Il s'agit de la Commission "Politique et juridique", la Commission "Economique et financière", la Commission "Humanitaire, sociale et culturelle", la Commission "Défense et sécurité" et de enfin de la Commission "Paix et réconciliation nationale". Les négociations sont articulées par le facilitateur Sir Ketumile Masire (ancien président du Bostwana). Le Président sud-africain Thabo Mbeki, dont le pays supporte avec l'Union Européenne les frais du Dialogue, participe également par ses interventions et propositions À l'avancée des négociations.
Après un démarrage lent et chaotique, le Dialogue se déroule sans accrochage majeur de telle sorte que les commissions peuvent oeuvrer À l'adoption de solutions consensuelles. Si les Commissions "Politique et juridique" et "Défense et sécurité" ne sont pas parvenues À achever leurs travaux, 37 résolutions ont néanmoins été adoptées par l'ensemble du Dialogue.
Mais alors que les négociations doivent prendre fin le jeudi 18 avril, et alors que le bilan ne reflète aucun consensus général sur la totalité des points soulevés, un accord est signé le 17 au soir entre le gouvernement et le MLC de J.P Bemba.
Cette entente prévoit pour la période de transition un système institutionnel classique: un Président de la République, Joseph Kabila, un Premier Ministre-chef du gouvernement, JP Bemba, un Parlement bicaméral, avec À la présidence de l'Assemblée, un représentant du RCD, et À celle du Sénat un représentant de l'Opposition politique.
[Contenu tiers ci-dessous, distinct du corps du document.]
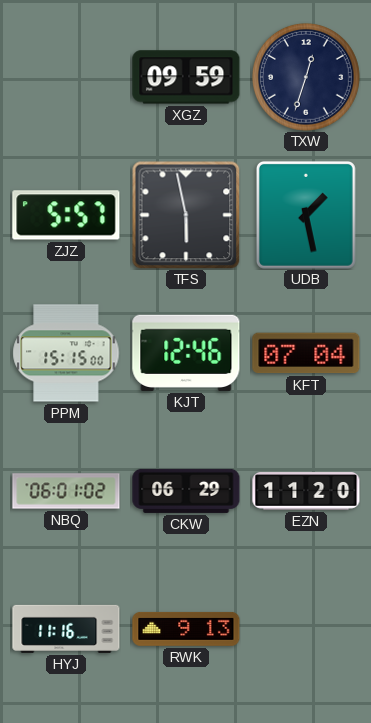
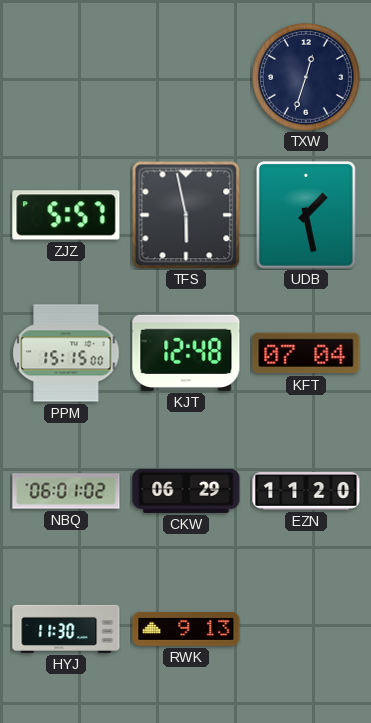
XGZ: 09:59 -> none
KJT: 12:46 -> 12:48
HYJ: 11:16 -> 11:30
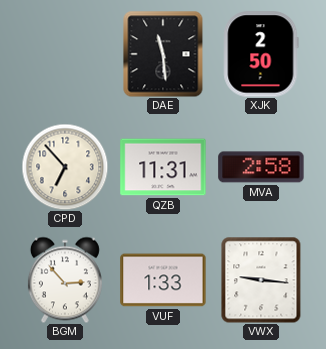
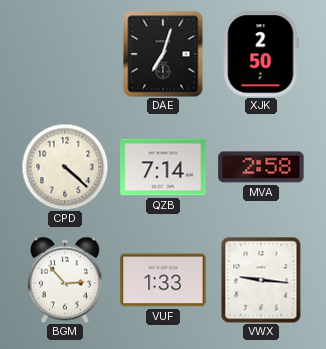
DAE: 11:29 -> 7:03
CPD: 6:53 -> 4:22
QZB: 11:31 -> 7:14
Ces personalités ne sont alors révocables pendant toute la transition qu'en cas de trahison, concussion ou corruption. La Société Civile et les Forces Vives seraient quant À elles présentes aux présidences des autorités indépendantes À savoir la Commission Electorale, la Haute Autorité des Médias, la Commission Vérité et Réconciliation, l'Observatoire National des Droits de l'Homme, la Commission d'Ethique et de la lutte contre la corruption.
Il semble donc À première vue que gouvernement et MLC ont pris soin de n'oublier personne, se réservant toutefois les principaux pouvoirs.
En effet, Kabila, en tant que chef de l'Etat, disposera de pouvoirs propres comme la promulgation des lois (sans qu'il soit précisé s'il s'agissait d'une obligation ou d'une simple faculté de promulguer les lois élaborées par l'Assemblée Nationale), l'accréditation des hauts fonctionnaires ou encore la prise de décisions par voie d'ordonnance dans le "cadre des prérogatives qui lui sont reconnues par la Constitution". Kabila sera également commandant des forces armées et Président du Conseil Supérieur de la Défense, conseil dont la composition, le fonctionnement, le rôle et la compétence seront déterminés par une loi. Il partagera cependant avec Bemba (contreseing du Premier Ministre) le pouvoir de nomination et de révocation des membres du gouvernement, À partir des candidats proposés par chacune des composantes présentes au Dialogue. A noter que Bemba pourra, en concertation avec les composantes, récuser un candidat À un poste ministériel. Enfin, l'accord prévoit la possibilité pour Kabila de présider le Conseil des Ministres sur proposition du Premier Ministre ou en cas de "situation exceptionnelle"(formule évidemment vague en période de transition et de conflit latent). Les actes pris en matière d'affaires étrangères, de défense et d'intérieur devront dans tous les cas être issus d'une collaboration entre Kabila et le gouvernement, gouvernement pourtant en charge de "conduire la politique de la Nation".